Everyone who attended, and even those participating, said it was a magical event. It was, and I think we even earned some money for the Symphony, the whole reason we were doing this. But I am beat!

Every part was planned out by me–much like a concert. And now that it is over, I have happy I did it. But in order for me to do something like this again, there will have to be jewelry involved!

“Keep On Singing”

I have a tchotchke hanging in my kitchen, next to my kitchen sink, so I may see it while I am doing dishes. In fact, it has hung next to all my kitchen sinks, in all my kitchens since I married. It’s a little banner from a greeting card store–women love these things, men do not–and, in a very stylized fashion it says “Keep on Singing”. It was given to me as “thank you” gift from Doreen Rao for helping her organize a choral library during a summer at the university I attended, and where she taught. It was a simple thing–to be thanked–and it meant a lot to the young choral director (I was no where NEAR a “conductor” at 19) I was at the time. I learned a lot from her and was her helper during her time at the university–I essentially took attendance, set up chairs, copied hand outs and did all sorts of errands that need to be done for any choral organization. But most of all, I learned how to treat people. She thanked you when you did something for her. She made everyone feel worthy, even if they sang wrong notes and made you feel like you could sing the right ones. We all wanted to please her because she treated us well. She was extremely fair in her doling out of solos and was funny, laughing at herself as well. She mentioned “Jimmy” (James Levine) and other notables like the friends they were to her and made you feel they, too, were just people.

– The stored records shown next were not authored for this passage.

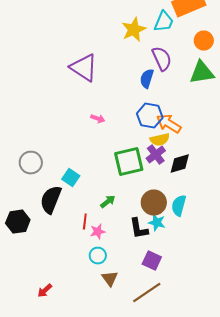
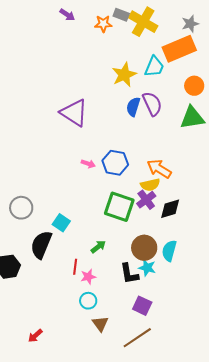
blue semicircle: (147, 79) -> (133, 107), moved
blue hexagon: (150, 116) -> (115, 163), moved
green square: (129, 162) -> (119, 207), turned 32

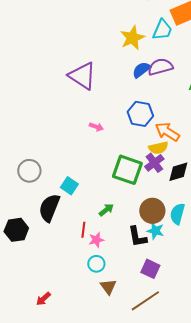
purple semicircle: (152, 104) -> (160, 67), turned -80
blue semicircle: (133, 107) -> (141, 70), turned 36
blue hexagon: (115, 163) -> (140, 114), moved

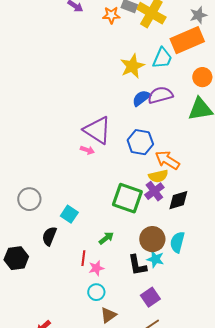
purple triangle: (82, 76) -> (97, 130), moved
pink arrow: (96, 127) -> (87, 150), moved
black semicircle: (49, 208) -> (49, 236), size x0.7
purple square: (150, 269) -> (150, 297), turned 30
brown triangle: (108, 287) -> (108, 315), turned 30

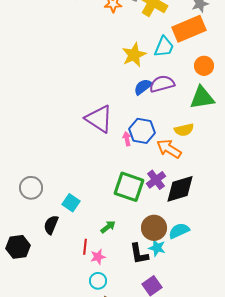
pink arrow: (87, 150) -> (127, 139), moved, turned -120
yellow semicircle: (158, 176) -> (184, 130), moved
black diamond: (178, 200) -> (180, 189), size x1.4
cyan semicircle: (177, 242) -> (179, 231), turned 50

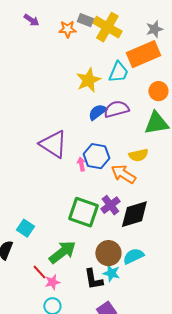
green arrow: (108, 227) -> (62, 252), size x1.8
red line: (85, 247) -> (39, 272), turned -49

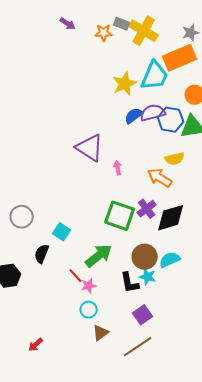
cyan trapezoid: (118, 72) -> (155, 76), size x1.4
blue hexagon: (96, 156) -> (171, 120), moved

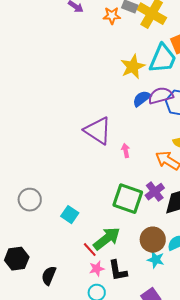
black semicircle: (42, 254) -> (49, 276), moved
red line: (76, 276) -> (90, 250), moved
black L-shape: (130, 283) -> (118, 271), moved

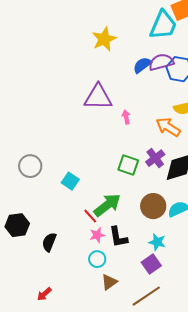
yellow star: (133, 67) -> (104, 39), moved
purple triangle: (98, 131) -> (98, 97), turned -32
green square: (128, 199) -> (128, 165), size x0.7
cyan star: (156, 260) -> (157, 242), moved

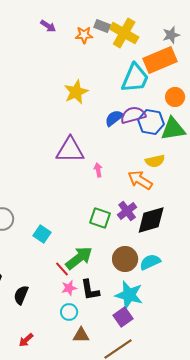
cyan star: (157, 242) -> (129, 295), size x1.6
brown triangle: (109, 282) -> (81, 335), turned 36
red arrow: (44, 294) -> (26, 340), moved

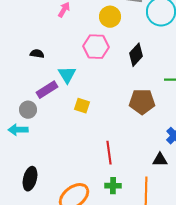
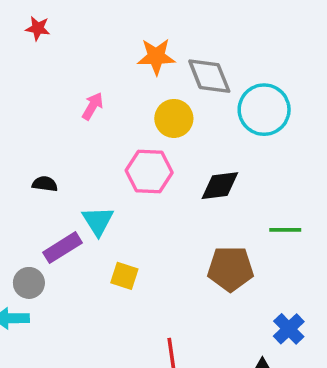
black diamond: (136, 55) -> (220, 186), turned 40

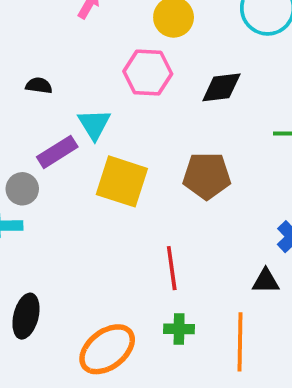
brown pentagon: (230, 269) -> (207, 176), moved
yellow square: (124, 276) -> (122, 181), size x1.8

That thank you gift has stayed in my kitchen for all these years because it reminds me who I am. I keep singing no matter what happens to me, to my life or career or family. I remember what she would shout in rehearsal when we weren’t sure–“couragio”–and we would sing out and sing loud even if we weren’t sure. Most often, we WERE correct and it just took a little bit of gumption and courage to forge through. Just like in life.